= Berne three-step test =

International legal principle regarding intellectual property

In international law, the Berne three-step test is a clause that is included in several international treaties on intellectual property. Signatories of those treaties agree to standardize possible limitations and exceptions to exclusive rights under their respective national copyright laws.

== Berne Convention ==
The three-step test was first established in relation to the exclusive right of reproduction under Article 9(2) of the Berne Convention for the Protection of Literary and Artistic Works in 1967. Article 9 of the Berne Convention states that:

Right of Reproduction: 1. Generally; 2. Possible exceptions; 3. Sound and visual recordings - (1) Authors of literary and artistic works protected by this Convention shall have the exclusive right of authorizing the reproduction of these works, in any manner or form. (2) It shall be a matter for legislation in the countries of the Union to permit the reproduction of such works in certain special cases, provided that such reproduction does not conflict with a normal exploitation of the work and does not unreasonably prejudice the legitimate interests of the author. (3) Any sound or visual recording shall be considered as a reproduction for the purposes of this Convention.

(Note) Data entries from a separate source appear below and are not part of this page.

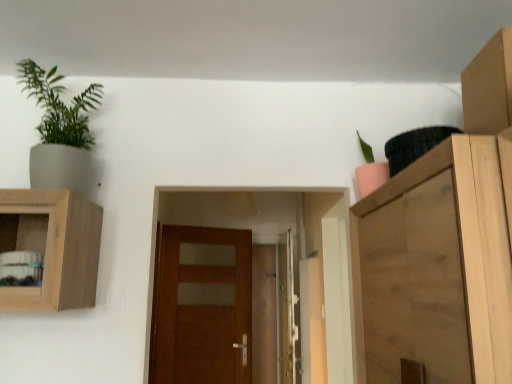 Question: Visually, is wooden cabinet at right positioned to the left or to the right of brown wooden door at center, which ranks as the 1th door in front-to-back order?

Choices:
 (A) left
 (B) right

Answer: (B)

Question: In terms of size, does wooden cabinet at right appear bigger or smaller than brown wooden door at center, which ranks as the 1th door in front-to-back order?

Choices:
 (A) big
 (B) small

Answer: (A)

Question: Based on their relative distances, which object is farther from the pink matte pot at upper right, the first houseplant viewed from the right?

Choices:
 (A) matte gray pot at upper left, the second houseplant from the right
 (B) cardboard box at upper right
 (C) brown wooden door at center, which appears as the 1th door when viewed from the back
 (D) wooden cabinet at right
 (E) brown wooden door at center, which ranks as the 1th door in front-to-back order

Answer: (C)

Question: Which is nearer to the matte gray pot at upper left, marked as the first houseplant in a left-to-right arrangement?

Choices:
 (A) brown wooden door at center, the 2th door viewed from the back
 (B) brown wooden door at center, positioned as the 2th door in front-to-back order
 (C) wooden cabinet at right
 (D) cardboard box at upper right
 (E) pink matte pot at upper right, the 2th houseplant when ordered from left to right

Answer: (E)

The test is vague; But, spelled out in the formulation of Hugenholtz and Okediji, the three steps are:
1. Limitations and exceptions cannot be "overly broad" [= "certain special cases"]
2. Limitations and exceptions cannot "rob right holders of a real or potential source of income that is substantive" [= "conflicting with normal exploitation of the work"]
3. Limitations and exceptions cannot "do disproportional harm to the rights holders" [= "prejudice legitimate interests"]

The three-step test in Article 9(2) of the Berne does not apply to copyright exceptions that are implemented under other parts of the Berne convention that have a separate standard, such as those in articles 2(4), 2(7), 2(8), 2 bis, 10, 10 bis and 13(1), or the Berne Appendix.

=== Other copyright treaties ===
The three-step test has been modified and transplanted into the Agreement on Trade-Related Aspects of Intellectual Property Rights, the WIPO Copyright Treaty (Article 10), the WIPO Performances and Phonograms Treaty (Article 16(2)), the EU Computer Programs Directive (Article 6(3)), the EU Database Directive (Article 6(3)), and the EU Copyright Directive (Article 5(5)).

The test as included in Article 13 of TRIPs reads:

"Members shall confine limitations and exceptions to exclusive rights to certain special cases which do not conflict with a normal exploitation of the work and do not unreasonably prejudice the legitimate interests of the rights holder."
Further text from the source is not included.